On widely separated fronts large German forces began negotiating their surrender: in the Netherlands, Northwest Germany, and Denmark to Field Marshal Bernard Law Montgomery at Lueneburg Heath east of Hamburg on May 4, 1945, as well as in Southern Germany on May 5, Italy, and Western Austria, the latter two military commands on April 29. As for the rest of Germany, Reich President Doenitz’s top military brass surrendered twice—on May 7 to the Western Allies at Reims, France, and on May 8 to the Soviets in Berlin. Signing the instrument of surrender in Reims, tears streaking his face, was Hitler’s chief military advisor Col. Gen. Alfred Jodl, whose rank was equivalent to a U.S. four-star general; in Berlin it was Field Marshal Wilhelm Keitel, Col. Gen. Hans-Juergen Stumpff, and Adm. Hans-Georg Friedeburg. Adm. Friedeburg, who signed the surrender document at Lueneburg Heath and was also a witness to the signing at Reims, committed suicide two weeks later. Jodl and Keitel were tried by the postwar International Military Tribunal at Nuremberg in Bavaria, sentenced to death, and hanged as war criminals on October 16, 1946.

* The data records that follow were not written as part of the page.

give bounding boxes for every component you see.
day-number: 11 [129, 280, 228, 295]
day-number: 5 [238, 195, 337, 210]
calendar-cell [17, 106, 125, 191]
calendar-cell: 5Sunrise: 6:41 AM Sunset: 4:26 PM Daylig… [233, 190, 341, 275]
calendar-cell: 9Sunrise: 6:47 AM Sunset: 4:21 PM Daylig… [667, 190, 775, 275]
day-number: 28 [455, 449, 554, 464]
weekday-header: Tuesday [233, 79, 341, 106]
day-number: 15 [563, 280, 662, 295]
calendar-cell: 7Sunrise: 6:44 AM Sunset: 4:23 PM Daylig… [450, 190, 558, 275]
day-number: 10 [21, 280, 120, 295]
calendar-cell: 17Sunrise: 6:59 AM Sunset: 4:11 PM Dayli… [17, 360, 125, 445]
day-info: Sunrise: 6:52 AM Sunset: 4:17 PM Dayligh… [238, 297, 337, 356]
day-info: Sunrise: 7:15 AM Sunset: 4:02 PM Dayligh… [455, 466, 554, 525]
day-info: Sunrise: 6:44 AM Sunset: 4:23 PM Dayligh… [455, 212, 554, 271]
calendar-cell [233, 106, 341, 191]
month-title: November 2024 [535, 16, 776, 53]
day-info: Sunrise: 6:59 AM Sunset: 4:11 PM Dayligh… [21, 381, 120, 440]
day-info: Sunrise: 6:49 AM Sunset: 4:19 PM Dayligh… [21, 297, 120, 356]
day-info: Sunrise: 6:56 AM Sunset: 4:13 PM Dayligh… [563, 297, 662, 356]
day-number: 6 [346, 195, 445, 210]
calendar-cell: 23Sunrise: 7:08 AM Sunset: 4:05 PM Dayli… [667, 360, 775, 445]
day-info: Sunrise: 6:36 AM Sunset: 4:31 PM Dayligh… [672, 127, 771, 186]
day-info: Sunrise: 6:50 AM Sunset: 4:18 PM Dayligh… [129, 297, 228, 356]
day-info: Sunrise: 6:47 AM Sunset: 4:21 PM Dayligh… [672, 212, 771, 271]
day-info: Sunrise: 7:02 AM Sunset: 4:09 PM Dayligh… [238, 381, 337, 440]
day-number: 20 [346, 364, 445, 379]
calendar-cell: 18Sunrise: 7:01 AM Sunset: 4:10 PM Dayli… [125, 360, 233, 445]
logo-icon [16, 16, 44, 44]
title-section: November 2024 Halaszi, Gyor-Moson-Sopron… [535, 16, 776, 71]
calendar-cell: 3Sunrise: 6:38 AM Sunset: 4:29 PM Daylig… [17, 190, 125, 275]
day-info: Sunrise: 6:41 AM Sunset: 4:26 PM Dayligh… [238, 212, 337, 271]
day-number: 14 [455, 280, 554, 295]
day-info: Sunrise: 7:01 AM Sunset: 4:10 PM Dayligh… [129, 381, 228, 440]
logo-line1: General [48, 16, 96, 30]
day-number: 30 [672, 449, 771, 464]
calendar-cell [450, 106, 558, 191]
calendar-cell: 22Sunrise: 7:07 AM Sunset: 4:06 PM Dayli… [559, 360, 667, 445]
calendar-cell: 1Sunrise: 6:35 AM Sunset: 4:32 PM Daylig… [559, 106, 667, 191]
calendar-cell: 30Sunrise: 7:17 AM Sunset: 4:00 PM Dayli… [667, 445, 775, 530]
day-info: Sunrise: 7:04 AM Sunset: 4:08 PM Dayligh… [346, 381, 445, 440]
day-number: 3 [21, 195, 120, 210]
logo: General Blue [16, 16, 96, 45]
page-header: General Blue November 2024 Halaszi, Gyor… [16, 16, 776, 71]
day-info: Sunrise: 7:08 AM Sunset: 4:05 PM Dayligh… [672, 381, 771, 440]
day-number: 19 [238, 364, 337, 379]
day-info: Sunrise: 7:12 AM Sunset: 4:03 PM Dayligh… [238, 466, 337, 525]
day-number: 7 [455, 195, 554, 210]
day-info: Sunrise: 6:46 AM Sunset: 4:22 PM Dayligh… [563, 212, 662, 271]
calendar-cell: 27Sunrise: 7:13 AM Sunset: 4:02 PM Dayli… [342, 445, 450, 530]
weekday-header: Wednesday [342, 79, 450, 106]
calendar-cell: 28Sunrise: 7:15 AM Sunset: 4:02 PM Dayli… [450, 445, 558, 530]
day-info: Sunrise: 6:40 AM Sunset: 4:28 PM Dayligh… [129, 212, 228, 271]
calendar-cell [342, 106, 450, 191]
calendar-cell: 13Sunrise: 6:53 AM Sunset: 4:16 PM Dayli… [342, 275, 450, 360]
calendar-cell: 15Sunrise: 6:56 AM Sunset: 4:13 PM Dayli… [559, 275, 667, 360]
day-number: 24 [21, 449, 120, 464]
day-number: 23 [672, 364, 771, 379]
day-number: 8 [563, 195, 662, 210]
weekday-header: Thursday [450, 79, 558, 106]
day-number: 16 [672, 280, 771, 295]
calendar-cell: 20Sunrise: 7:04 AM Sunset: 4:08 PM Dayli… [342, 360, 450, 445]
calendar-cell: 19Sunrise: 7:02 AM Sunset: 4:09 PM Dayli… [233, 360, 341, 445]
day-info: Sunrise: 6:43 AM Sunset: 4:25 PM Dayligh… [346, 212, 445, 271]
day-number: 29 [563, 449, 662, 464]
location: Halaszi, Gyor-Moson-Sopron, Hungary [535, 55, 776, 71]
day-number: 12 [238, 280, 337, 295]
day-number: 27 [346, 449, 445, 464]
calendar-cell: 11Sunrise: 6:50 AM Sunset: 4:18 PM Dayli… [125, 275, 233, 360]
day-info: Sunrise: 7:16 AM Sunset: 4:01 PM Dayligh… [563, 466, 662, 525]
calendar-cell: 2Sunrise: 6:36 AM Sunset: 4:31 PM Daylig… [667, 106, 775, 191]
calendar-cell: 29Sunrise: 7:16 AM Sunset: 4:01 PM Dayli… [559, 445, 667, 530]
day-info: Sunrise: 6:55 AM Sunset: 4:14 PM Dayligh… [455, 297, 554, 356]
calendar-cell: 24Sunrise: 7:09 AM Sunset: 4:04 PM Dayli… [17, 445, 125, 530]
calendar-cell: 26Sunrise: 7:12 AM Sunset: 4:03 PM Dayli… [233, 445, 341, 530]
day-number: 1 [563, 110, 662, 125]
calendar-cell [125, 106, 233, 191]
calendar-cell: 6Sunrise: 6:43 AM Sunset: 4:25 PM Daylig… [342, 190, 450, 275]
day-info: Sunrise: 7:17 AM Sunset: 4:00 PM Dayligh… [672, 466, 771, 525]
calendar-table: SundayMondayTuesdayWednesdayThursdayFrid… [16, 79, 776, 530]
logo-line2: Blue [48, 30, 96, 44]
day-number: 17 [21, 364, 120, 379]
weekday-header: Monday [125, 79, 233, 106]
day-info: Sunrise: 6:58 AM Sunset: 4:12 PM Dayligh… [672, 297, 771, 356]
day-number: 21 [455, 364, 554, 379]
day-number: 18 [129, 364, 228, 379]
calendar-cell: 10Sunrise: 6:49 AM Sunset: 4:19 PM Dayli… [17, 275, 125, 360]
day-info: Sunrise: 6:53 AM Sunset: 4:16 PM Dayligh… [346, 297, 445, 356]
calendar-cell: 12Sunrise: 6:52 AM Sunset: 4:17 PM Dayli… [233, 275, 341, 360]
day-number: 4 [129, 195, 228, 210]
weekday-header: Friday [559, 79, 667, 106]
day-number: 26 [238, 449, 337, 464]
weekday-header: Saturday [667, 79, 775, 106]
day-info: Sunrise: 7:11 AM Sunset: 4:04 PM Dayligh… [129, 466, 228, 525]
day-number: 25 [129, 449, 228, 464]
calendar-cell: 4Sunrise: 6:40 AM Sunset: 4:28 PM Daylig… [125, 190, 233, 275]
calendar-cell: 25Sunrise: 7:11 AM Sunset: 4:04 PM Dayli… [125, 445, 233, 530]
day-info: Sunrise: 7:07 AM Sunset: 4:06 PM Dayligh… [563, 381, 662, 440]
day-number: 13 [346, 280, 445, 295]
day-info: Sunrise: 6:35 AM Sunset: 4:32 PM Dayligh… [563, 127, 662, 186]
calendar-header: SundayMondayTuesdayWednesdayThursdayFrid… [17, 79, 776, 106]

German Capitulation, May 7 and 8, 1945
Left: Col. Gen. Alfred Jodl, Chief of the Operations Staff of the Armed Forces High Command, was the sole German signatory to the Instrument of Surrender at Gen. Dwight D. Eisenhower’s Supreme Headquarters in Reims, France, on May 7, 1945. Gen. Ivan Susloparov, the Soviet Military Liaison Mission Commander at Eisenhower’s headquarters, acted as a witness for the Soviet Union. Caught off guard—Susloparov had no instructions from Moscow—Soviet leader Joseph Stalin insisted that the German surrender should have been accepted only by a top military officer of the Soviet Supreme command, that it should have been signed only in the German capital, and that the Reims protocol should be considered preliminary.
Right: Stalin harbored suspicions that German units might continue fighting in the east even after Jodl had surrendered German military forces to the Western Allies at Reims on May 7. Thus, late in the evening of May 8, 1945, the German signing ceremony was repeated at Soviet military headquarters in Karlshorst, a relatively undamaged eastern suburb of Berlin, where the instrument of surrender was signed in a banquet hall under bright klieg lights by Chief of the General Staff of the German Armed Forces Field Marshal Wilhelm Keitel wearing the Nazi Party golden badge of service to Hitler (photo) and by Soviet Marshal Georgy Zhukov, Air Chief Marshal Arthur Tedder, Gen. Eisenhower’s representative, and French general Jean de Lattre de Tassigny. The Allies closely examined the German delegation’s certificate of authority from Reich President Doenitz to sign the surrender document. Keitel used his own fountain pen to sign five copies of the document that would surrender Germany to Allied control, for none of the other participants deigned to lend him theirs. The signatures of Col. Gen. Hans-Juergen Stumpff and Adm. Hans-Georg Friedeburg appear on opposite sides of Keitel’s. May 8 is known in the West as Victory in Europe Day (VE Day), whereas in post-Soviet states VE Day is celebrated on May 9 because Keitel signed the surrender document after midnight Moscow time. In Germany, May 8 is known as the “Day of Capitulation” (“Tag der Kapitulation”). Among themselves Germans sometimes refer to the day as “Stunde Null,” a recognition of their country’s clock being set back to “zero hour.”